-- Data to examine --
- Opening Delimiter -

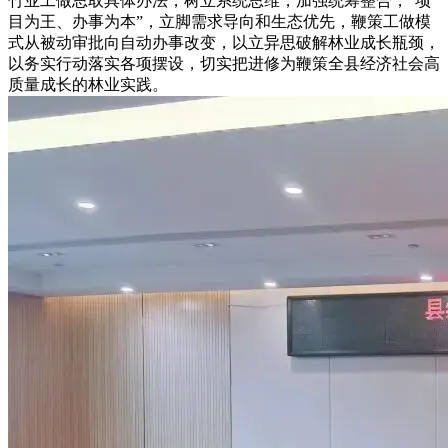
竹业工做思取具体办法，树立系统思维，加强统筹整合，“项
目为王、办事为本”，立脚需求导向和生态优先，鞭策工做模
式从被动审批向自动办事改变，以立异思破解林业成长瓶颈，
以务实行动落实各项摆设，切实把进修为鞭策全县经济社会高
质量成长的林业实践。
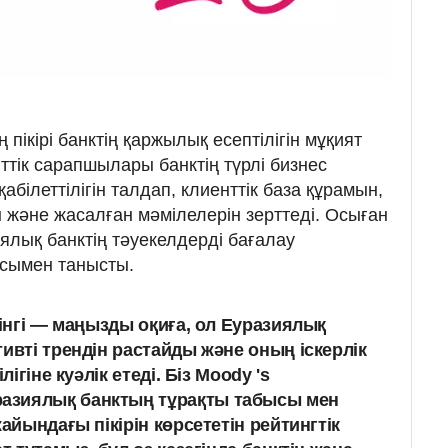
пікірі банктің қаржылық есептілігін мұқият
нттік сарапшылары банктің түрлі бизнес
қабілеттілігін талдап, клиенттік база құрамын,
н және жасалған мәмілелерін зерттеді. Осыған
ялық банктің тәуекелдерді бағалау
исымен танысты.
тінгі — маңызды оқиға, ол Еуразиялық
ивті трендін растайды және оның іскерлік
лігіне куәлік етеді. Біз Moody 's
азиялық банктың тұрақты табысы мен
жайындағы пікірін көрсететін рейтингтік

- Closing Delimiter -

-- Task --
From the first line of the records through the line with "н және жасалған мәмілелерін зерттеді. Осыған", reproduce each line exactly and leave the pictures out.

-- Exercise output --
竹业工做思取具体办法，树立系统思维，加强统筹整合，“项
目为王、办事为本”，立脚需求导向和生态优先，鞭策工做模
式从被动审批向自动办事改变，以立异思破解林业成长瓶颈，
以务实行动落实各项摆设，切实把进修为鞭策全县经济社会高
质量成长的林业实践。
пікірі банктің қаржылық есептілігін мұқият
нттік сарапшылары банктің түрлі бизнес
қабілеттілігін талдап, клиенттік база құрамын,
н және жасалған мәмілелерін зерттеді. Осыған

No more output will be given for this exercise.